Osteoarthritis can also be classified into different stages based on the severity of the disease. The most commonly used classification system is the Kellgren-Lawrence grading system, which uses x-rays to evaluate the severity of osteoarthritis in the affected joint. The grading system ranges from 0 to 4, with 0 indicating no evidence of osteoarthritis and 4 indicating severe osteoarthritis. The different stages of osteoarthritis can help guide treatment decisions and provide a prognosis for the patient’s condition.
Signs & Symptoms
The following are common signs and symptoms of osteoarthritis:
- Pain: Pain in the affected joint is the most common symptom of osteoarthritis. The pain is usually described as a deep, aching pain that worsens with activity and improves with rest.
- Stiffness: Stiffness in the joints, especially in the morning or after a period of inactivity, is another common symptom of osteoarthritis.
- Swelling: Swelling in the affected joint is common in people with osteoarthritis. The joint may also feel warm to the touch.
- Limited range of motion: People with osteoarthritis may have difficulty moving the affected joint through its full range of motion.
- Cracking or popping sounds: A popping or cracking sound may be heard when moving the affected joint.
- Bone spurs may develop around the affected joint, causing additional pain and discomfort.
- Muscle weakness: Over time, the muscles around the affected joint may weaken, making moving harder.
Diagnosis & Treatment
Diagnosis of osteoarthritis usually involves a combination of medical history, physical examination, and imaging tests. Your doctor will ask about your symptoms and medical history and perform a physical exam to evaluate your joint function and range of motion. Imaging tests such as X-rays, MRI, or CT scans may be used to confirm the diagnosis and assess the extent of joint damage.
Treatment of osteoarthritis focuses on reducing pain and improving joint function. Here are some standard treatment options:
- Medications: Over-the-counter pain relievers such as acetaminophen, nonsteroidal anti-inflammatory drugs (NSAIDs), and topical creams may be recommended to alleviate pain and inflammation.
- Physical therapy: A physical therapist may design an exercise program to help strengthen the muscles around the affected joint and improve flexibility and range of motion.

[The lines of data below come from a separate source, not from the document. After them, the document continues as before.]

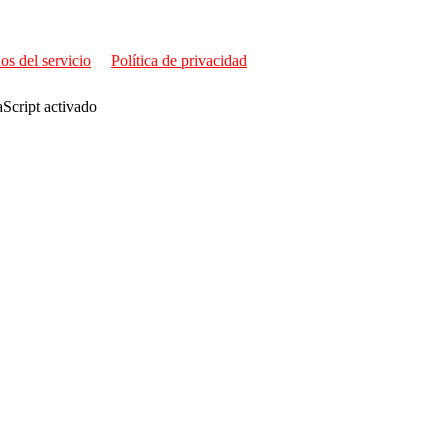
os del servicio
Política de privacidad
aScript activado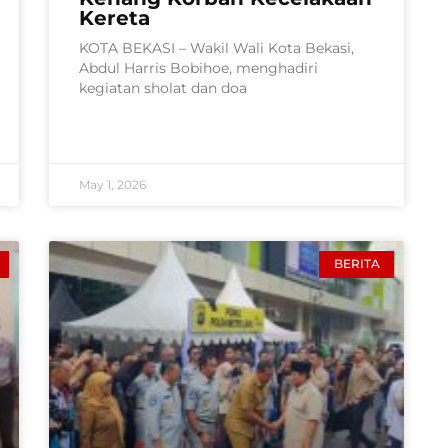
Kereta
KOTA BEKASI – Wakil Wali Kota Bekasi,
Abdul Harris Bobihoe, menghadiri
kegiatan sholat dan doa
May 1, 2026
BERITA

- Weight management: Maintaining a healthy weight can reduce joint stress and slow the progression of osteoarthritis.
- Assistive devices: Braces, shoe inserts, and other assistive devices can help support the affected joint and improve function.
- Surgery: In severe cases, joint replacement surgery may be recommended to replace the damaged joint with a prosthetic joint.

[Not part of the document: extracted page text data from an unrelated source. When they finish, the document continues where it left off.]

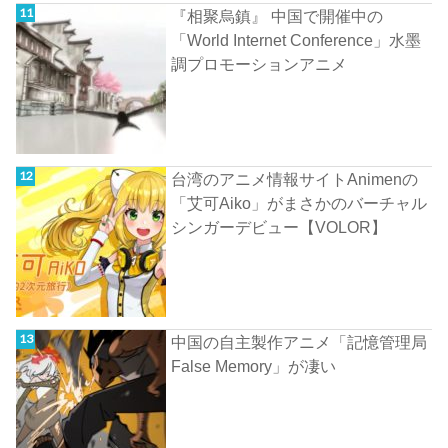
『相聚烏鎮』 中国で開催中の
「World Internet Conference」水墨
調プロモーションアニメ
台湾のアニメ情報サイトAnimenの
「艾可Aiko」がまさかのバーチャル
シンガーデビュー【VOLOR】
中国の自主製作アニメ「記憶管理局
False Memory」が凄い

Can medical marijuana help?
Medical cannabis, also known as medical marijuana, is increasingly being studied as a potential treatment for osteoarthritis. Some studies have suggested that medical cannabis may have analgesic and anti-inflammatory properties that could help reduce pain and inflammation associated with osteoarthritis.

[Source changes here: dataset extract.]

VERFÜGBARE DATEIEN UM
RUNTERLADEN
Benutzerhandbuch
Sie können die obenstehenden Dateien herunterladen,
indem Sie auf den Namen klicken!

However, there is still limited research on the effectiveness and safety of medical cannabis for osteoarthritis. The use of medical cannabis is also not legal in all states or countries, and it may not be a suitable treatment option for everyone.
If you want to use medical cannabis for osteoarthritis, it is essential to talk to your healthcare provider. They can discuss the potential benefits and risks and help you decide if it is an appropriate treatment option. They can also guide you on the legal and regulatory requirements for obtaining medical cannabis in your area.